The Plane Truth (part 1) - Plane Talk - Interview with golf swing coach Jim Hardy
Revered US coach,
best-selling author and
all-round golf guru,
Jim Hardy has
understanding of the
swing plane while
the world's most
for analysing ‘faults and
fixes' available through
his international network
of teaching pros and
soon through a
talks to the visionary
Gi: For those not familiar with your instruction philosophy,
please summarise the basics of your One Plane and Two
Plane approach to the golf swing.
JH: It stems from the basic premise that there are two motors
in the golf swing. The arms and club are one motor, and
the body is the other. The body doesn't move the arms – but
nor do the arms move the body. They are independent. The
key point is that these two motors either move in different
planes – what I call a Two Plane swing, or somewhat in the
same plane – a One Plane swing. Which category a player
falls into depends, I believe, on how they see the challenge
of the game of golf. The Two Plane player intuitively sees
golf as an aerial game with a swing that needs to get the
club ‘down, under and up' to get the ball in the air. But One
Planers don't see it that way. They see golf as a ‘side-on'
game, like baseball, where they swing the club around their
body to propel the ball forward.
Gi But you don't necessarily favour one of these swing plane
types over the other?
JH: There is no correct way, as shown by the success of different
swings at the highest level. The contrast in the One
Plane swing of Ben Hogan and the Two Plane swing of Tom
Watson is just one of many examples; and within each of
these two categories there are probably ten variations that
are all good enough to get you into the Hall Of Fame!
Gi: So there is no ‘Jim Hardy swing'?
JH: Absolutely not. Instead,my philosophy is that it is vital
for all players – and their coaches – to understand the distinction
between plane types because, for any golf instruction
to be effective, it must be tailored in the context of that particular player's swing plane. If not, the advice could actually
be disastrous for your game.
Gi: Your approach finally explains the existence of so many
swing tips that golfers have heard down the ages that seem
to totally contradict each other.
JH: There are indeed many tips that appear to be the exact
opposite of each other and yet which are in fact both correct
– but obviously not in the same swing!
The relevance depends entirely on the type of swing plane.
For example, “Keep your head still” is wonderful if you have
One Plane swing, while “move your head behind the ball” is
great if you are a Two Planer. Similarly we've all heard “Shift
your weight onto your right leg [Two Plane]” but also “don't
shift your weight onto the right leg”.
Then there's: “Shift and turn your hips [One Plane]” and
“Don't shift and turn but slide and thrust your hips [Two
Plane]”. “Keep your arms in front of you [Two Plane]” versus
“let your arms swing around you [One Plane]”. “Turn your
body hard on the downswing [One Plane], “Don't turn your
body hard [Two Plane]”.We could go on.
Gi: You've refined your approach to include a system of
moves that are either ‘Pluses' or ‘Minuses' which you teach to
pros at your seminars. What do they refer to?

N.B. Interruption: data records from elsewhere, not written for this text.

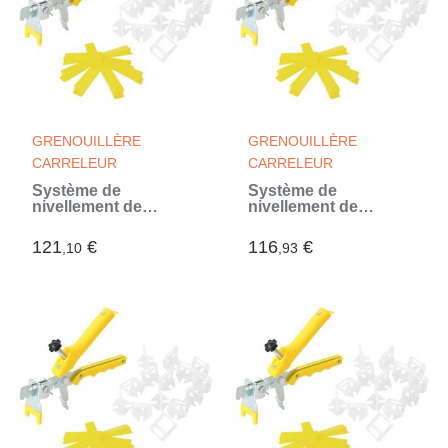
GRENOUILLÈRE
GRENOUILLÈRE
CARRELEUR
CARRELEUR
Système de
Système de
nivellement de
nivellement de
carrelage 500 cales
carrelage 500 cales
2500 clips 1,5 mm
2500 clips 2 mm
121
€
116
€
,10
,93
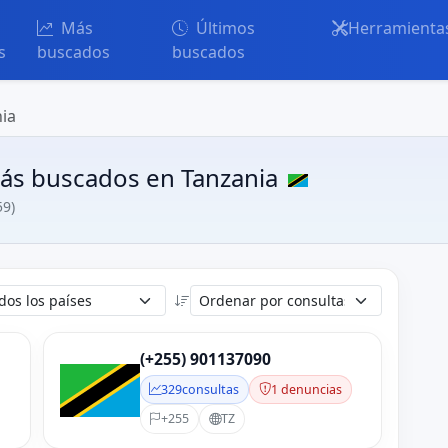
Más
Últimos
Herramienta
s
buscados
buscados
ia
ás buscados en Tanzania
59)
(+255) 901137090
329
consultas
1 denuncias
+255
TZ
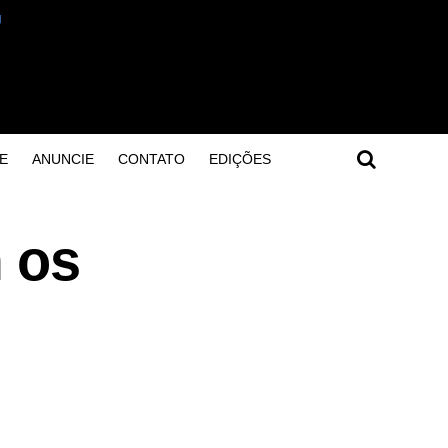
E
ANUNCIE
CONTATO
EDIÇÕES
 os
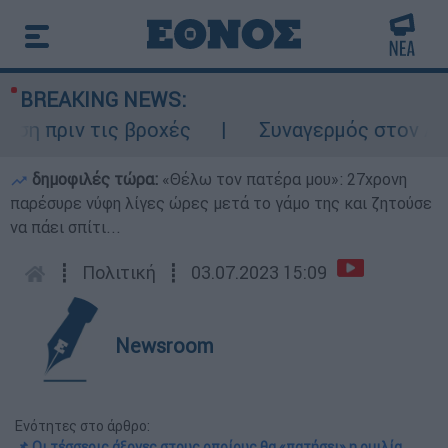
BREAKING NEWS:
ριν τις βροχές
Συναγερμός στον Λυκαβητ
δημοφιλές τώρα:
«Θέλω τον πατέρα μου»: 27χρονη
παρέσυρε νύφη λίγες ώρες μετά το γάμο της και ζητούσε
να πάει σπίτι...
┋
Πολιτική
┋
03.07.2023 15:09
Newsroom
Ενότητες στο άρθρο:
📌 Οι τέσσερις άξονες στους οποίους θα «πατήσει» η ομιλία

JH: These relate to the angle of attack and the width of the
swing through the impact area. Both of these are initially dependent
on the length of club, but a Minus move would be a
move that encourages a shallower angle of descent, while a
Plus would be something promoting a steeper angle of descent.

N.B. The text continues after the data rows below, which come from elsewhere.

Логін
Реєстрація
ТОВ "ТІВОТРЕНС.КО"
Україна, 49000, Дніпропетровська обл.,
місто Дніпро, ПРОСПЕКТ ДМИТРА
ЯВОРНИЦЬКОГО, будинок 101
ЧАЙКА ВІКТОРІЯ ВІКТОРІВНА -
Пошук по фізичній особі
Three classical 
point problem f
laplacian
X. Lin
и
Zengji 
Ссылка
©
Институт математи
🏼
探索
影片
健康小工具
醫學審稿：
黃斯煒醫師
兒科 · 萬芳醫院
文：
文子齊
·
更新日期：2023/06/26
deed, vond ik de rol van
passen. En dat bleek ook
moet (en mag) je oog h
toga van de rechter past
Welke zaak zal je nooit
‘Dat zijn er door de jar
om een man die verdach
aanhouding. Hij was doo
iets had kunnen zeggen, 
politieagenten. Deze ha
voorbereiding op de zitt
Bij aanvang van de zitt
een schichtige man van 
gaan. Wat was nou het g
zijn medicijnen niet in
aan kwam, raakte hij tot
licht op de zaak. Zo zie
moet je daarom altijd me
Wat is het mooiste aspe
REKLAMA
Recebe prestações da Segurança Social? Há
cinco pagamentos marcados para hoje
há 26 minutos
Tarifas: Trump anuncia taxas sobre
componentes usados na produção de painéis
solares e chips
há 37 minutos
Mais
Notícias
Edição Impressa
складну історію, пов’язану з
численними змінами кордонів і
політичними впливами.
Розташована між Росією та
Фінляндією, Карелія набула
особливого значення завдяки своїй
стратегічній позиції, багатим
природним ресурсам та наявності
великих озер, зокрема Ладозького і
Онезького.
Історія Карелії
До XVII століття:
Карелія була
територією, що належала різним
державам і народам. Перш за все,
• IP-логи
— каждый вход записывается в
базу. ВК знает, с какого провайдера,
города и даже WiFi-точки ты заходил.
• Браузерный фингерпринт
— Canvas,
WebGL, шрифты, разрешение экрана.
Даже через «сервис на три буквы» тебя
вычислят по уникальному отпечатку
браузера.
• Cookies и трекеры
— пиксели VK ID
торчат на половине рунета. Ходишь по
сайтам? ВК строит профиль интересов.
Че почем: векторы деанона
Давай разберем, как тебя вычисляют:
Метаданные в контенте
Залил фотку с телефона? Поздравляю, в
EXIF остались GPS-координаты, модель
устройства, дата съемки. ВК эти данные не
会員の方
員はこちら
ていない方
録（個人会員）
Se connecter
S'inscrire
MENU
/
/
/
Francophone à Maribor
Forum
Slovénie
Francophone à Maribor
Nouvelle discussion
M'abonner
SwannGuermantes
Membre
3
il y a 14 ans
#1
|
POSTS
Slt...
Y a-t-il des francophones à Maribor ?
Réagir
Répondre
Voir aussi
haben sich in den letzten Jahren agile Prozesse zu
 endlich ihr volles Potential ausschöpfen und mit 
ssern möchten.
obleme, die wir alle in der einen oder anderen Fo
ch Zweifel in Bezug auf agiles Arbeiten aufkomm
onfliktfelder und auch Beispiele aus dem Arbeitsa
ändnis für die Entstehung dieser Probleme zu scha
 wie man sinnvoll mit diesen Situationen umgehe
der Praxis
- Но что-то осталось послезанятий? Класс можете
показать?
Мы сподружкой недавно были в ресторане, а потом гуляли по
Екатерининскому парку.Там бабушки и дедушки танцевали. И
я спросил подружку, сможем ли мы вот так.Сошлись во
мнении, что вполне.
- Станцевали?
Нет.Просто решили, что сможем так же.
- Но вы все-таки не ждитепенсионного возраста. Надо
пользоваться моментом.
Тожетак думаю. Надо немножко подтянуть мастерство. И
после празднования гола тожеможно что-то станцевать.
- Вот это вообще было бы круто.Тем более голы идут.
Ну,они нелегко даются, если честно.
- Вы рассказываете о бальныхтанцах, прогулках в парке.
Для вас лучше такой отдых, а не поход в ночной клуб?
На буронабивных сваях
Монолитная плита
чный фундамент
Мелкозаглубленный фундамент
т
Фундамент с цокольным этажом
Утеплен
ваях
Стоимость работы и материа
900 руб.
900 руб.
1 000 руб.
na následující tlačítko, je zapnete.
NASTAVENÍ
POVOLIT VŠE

I like to use an airplane analogy. The short irons are like
the small light aircraft that have a steeper descent and need
only a short runway, or impact area. The driver is like a commercial
airliner that requires a longer, shallower flight path
and a longer runway.
Gi: The Matrix and My Profile online instruction programmes
are very impressive new ventures. Can
they really deliver the instant improvement they are designed
JH: In general, if your golf instructor – of any technical persuasion
– is not delivering a marked improvement in your
impact and ball flight fairly quickly, and you feel you executed
his instructions, then you should be questioning him
and his information.
In our system, based on your impact and ball flight mistakes
and considering your method, one plane or two plane,
your coach will create an individual profile for you and,
using The Matrix, he will be able to pinpoint very precisely
some practical faults and fixes that are designed to work immediately
if you apply them correctly. He selects the relevant
videos and drills for you to work on and e-mails you
the links for you to view and work on anytime, wherever you
are in the world.
Gi: You dedicate your second book to the legendary John Jacobs
who you worked with early in your career. How much
were you influenced by him?
JH: John was my mentor. He was the first golf coach to take a
logical approach that started with the golfer's mistake: the ‘bad shot'. He focused on ball flight and traced it back to what
was happening at impact; then to what the swing was doing
that caused the bad impact; and then finally to what the player
was doing that prompted that type of swing.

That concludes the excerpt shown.